If you filter the premises through your existing worldview, you interpret the predictor's track record as reducible to known mechanisms – sophisticated psychological profiling, behavioral regularities, an extremely lopsided payoff structure that makes most people's choices easy to read, maybe even luck. The thousand correct predictions don't change the fundamental causal structure of reality as you understand it. In our world, the boxes are already set, your choice can't affect their contents, and magical thinking is irrational. So you two-box.

The two-boxer isn't irrational. They're applying correct reasoning within their model of reality. The one-boxer isn't irrational either. They're updating their model in response to evidence that breaks it. The deciding factor is epistemic temperament: how readily do you let anomalous evidence overturn your worldview?

5. The Fairy Tale Test

As an intuition pump, imagine that a talking lion appears in front of you. Do you think: "apparently lions can talk, what else might be different here?" or "there must be a hidden speaker somewhere"? Neither response is crazy, and neither disposition is inherently better. But they lead to radically different behavior.
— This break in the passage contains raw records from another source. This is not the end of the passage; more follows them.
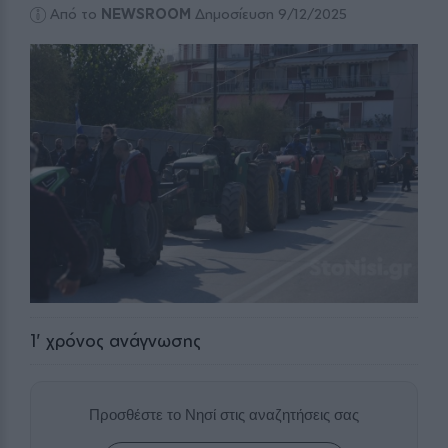
Από το
NEWSROOM
Δημοσίευση 9/12/2025
1
' χρόνος ανάγνωσης
Προσθέστε το Νησί στις αναζητήσεις σας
The "hidden speaker" people are two-boxers. Confronted with something impossible, they say: "There are no fairy tales. There is an explanation consistent with my existing model, even if I can't see it yet." The "lions can talk" people are one-boxers. They say: "OK, we're in a fairy tale now. I'll play by the new rules."

Newcomb's problem is constructed to make it impossible to tell which situation you're in. This isn't about intelligence or rigor – it's about a deep disposition toward anomalous evidence. This is not the only path to one-boxing – there are rigorous formal routes as well, which I address in the objections below. But if you've ever one-boxed without being able to explain exactly why, this might be the reason.

6. Relation to Existing Literature

The idea that something epistemically fishy is going on in Newcomb's problem is not entirely new, and it's worth being explicit about where this argument sits relative to prior work.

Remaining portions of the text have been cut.